The minimum fee is in the territory of Brandenburg, Mecklenburg-Western Pomerania, Saxony, Saxony-Anhalt and Thuringia - countries from 1 January 2015: 8.65 euros per hour – from 1 January 2016: 9,00 euro per hour – 1 January 2017: 9,50 euros per hour.
(2) the relevant paragraph 1 minimum fee is payable for travel times between several patients outreach to or patients, as well as, where appropriate, between them and the business premises of the maintenance operation.
(3) the relevant paragraph 1 minimum wage is payable for periods of readiness for service of in accordance with the following principles. Emergency services within the meaning of this regulation provide workers and workers who are on the order of an employer outside of regular working hours at a place determined by the employer, to record the work in case of need, if you expect, that although work is, but experience has shown that the time without work performance is at least 75 percent. You shall be deposited in the roster. The time of readiness for service including the work done on the basis of a collective legal or a written individual contractual arrangements with at least 25 percent as working time can be assessed for the purposes of calculating remuneration. The employee or the employee in a calendar month is more than eight readiness services, time of each exceeding eight emergency services call is in addition with at least 15 percent as working time to evaluate. The work performance within the ready service includes more than 25 percent, is also with the minimum wage referred to in paragraph 1 above and beyond job performance to be paid for.
(4) times of the call are not included of this regulation. Within the meaning of this regulation, workers and employees, who are on the order of an employer outside of regular working hours at a place to display the employer, to record the work on demand make call service. The presence of on-call duty in this sense is not excluded that the worker or the worker by the employer with a mobile phone or similar technical device is equipped. In the case of an employment, hours worked at least in the amount of the fixed minimum salaries pursuant to paragraph 1 is paid.
(5) the provisions of the working time Act remain unaffected.

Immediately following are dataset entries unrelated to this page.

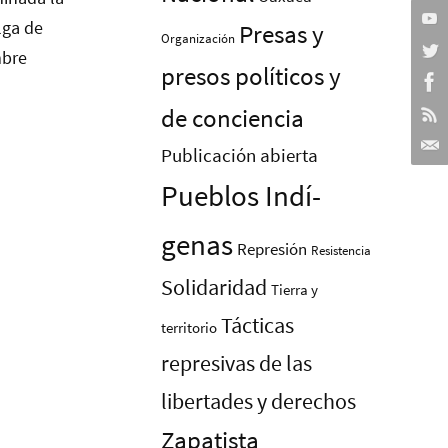
Presas y
Organización
presos polí­ticos y
de conciencia
Publicación abierta
Pueblos Indí­
genas
Represión
Resistencia
Solidaridad
Tierra y
Tácticas
territorio
represivas de las
libertades y derechos
Zapatista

§ 3 maturity (1) is the minimum fee set out in section 2 for the contractually agreed working hours on the 15th of the month due, which follows, is to pay the minimum fee for the month. Beyond the agreed number of hours working hours can be set on the basis of collective legal or written contractual agreements to a total height of 225 hours in a working time account. In the case of an overrun of the ceiling referred to in sentence 2, the rule applies to the due date of the entitlement to receive compensation this work pursuant to sentence 1. The compensation of these work hours can be done through payment of the consideration attributable to the beyond the contractually agreed working hours working hours or paid leisure.
(2) the upper limit of 225 hours of work referred to in paragraph 1 sentence 2 shall not apply, if the compensation of beyond the contractually agreed working hours working hours to the end of the period of compensation with a length of no more than 16 months in the Arbeitszeitkontenvereinbarung has been agreed. The entitlement to compensation of working hours, which were set in a working time account and were not compensated within the compensation period pursuant to sentence 1, is due with the compensation period applicable to these working hours. The upper limit of 225 hours also does not apply to assets on the basis of the age part time law, sections 7 (b) and 7e of the fourth book of the social code or a foreign control comparable in regard to the protection of workers and workers.
(3) in the event of termination of employment, the employer has to compensate not balanced work hours at the latest in the calendar month following the termination of the employment relationship.
(4) the provisions of the working time Act remain unaffected.

§ 4 rights on the minimum wage will lapse period if they are made in writing within a period of twelve months after their due date.

§ 5 entry into force, expiry this Regulation shall into force and on October 31, 2017 override on 1 January 2015.